Problem requirements:
Within the entries underneath, how many lines include the string "dancehall"? State only the number.

*** Block opens ***

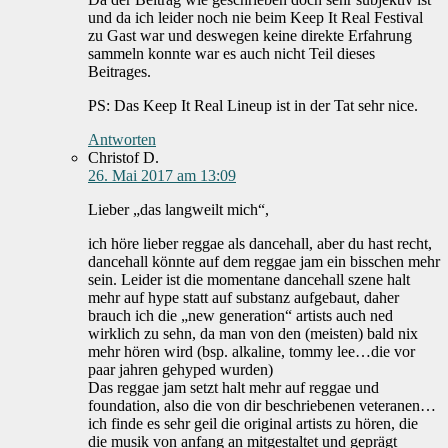
und da ich leider noch nie beim Keep It Real Festival
zu Gast war und deswegen keine direkte Erfahrung
sammeln konnte war es auch nicht Teil dieses
Beitrages.
PS: Das Keep It Real Lineup ist in der Tat sehr nice.
Antworten
Christof D.
26. Mai 2017 am 13:09
Lieber „das langweilt mich“,
ich höre lieber reggae als dancehall, aber du hast recht,
dancehall könnte auf dem reggae jam ein bisschen mehr
sein. Leider ist die momentane dancehall szene halt
mehr auf hype statt auf substanz aufgebaut, daher
brauch ich die „new generation“ artists auch ned
wirklich zu sehn, da man von den (meisten) bald nix
mehr hören wird (bsp. alkaline, tommy lee…die vor
paar jahren gehyped wurden)
Das reggae jam setzt halt mehr auf reggae und
foundation, also die von dir beschriebenen veteranen…
ich finde es sehr geil die original artists zu hören, die
die musik von anfang an mitgestaltet und geprägt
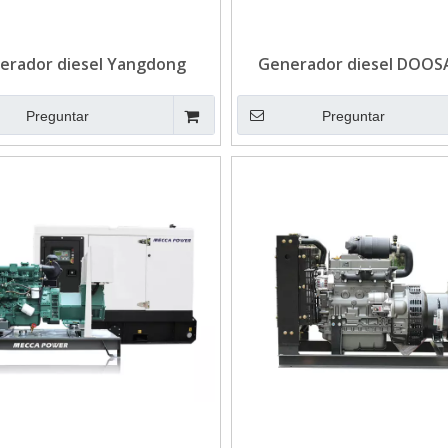
erador diesel Yangdong
Generador diesel DOOS
rado por agua de 3 cilindros
arranque automático de 
10KVA
para emergencias
Preguntar
Preguntar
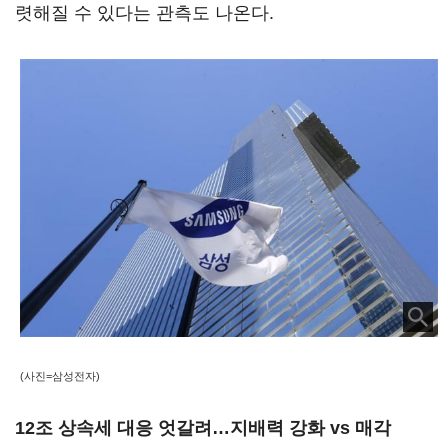
렷해질 수 있다는 관측도 나온다.
(사진=삼성전자)
12조 상속세 대응 엇갈려…지배력 강화 vs 매각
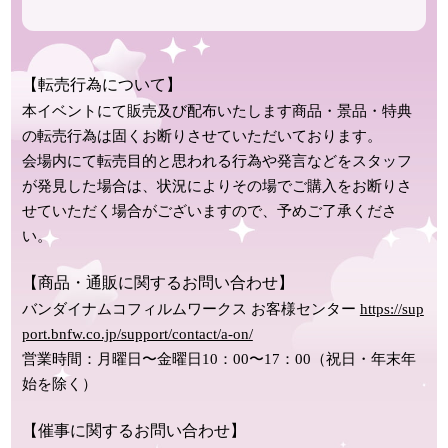
【転売行為について】
本イベントにて販売及び配布いたします商品・景品・特典
の転売行為は固くお断りさせていただいております。
会場内にて転売目的と思われる行為や発言などをスタッフ
が発見した場合は、状況によりその場でご購入をお断りさ
せていただく場合がございますので、予めご了承くださ
い。
【商品・通販に関するお問い合わせ】
バンダイナムコフィルムワークス お客様センター
https://sup
port.bnfw.co.jp/support/contact/a-on/
営業時間：月曜日〜金曜日10：00〜17：00（祝日・年末年
始を除く）
【催事に関するお問い合わせ】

*** Block closes ***

Task result:
3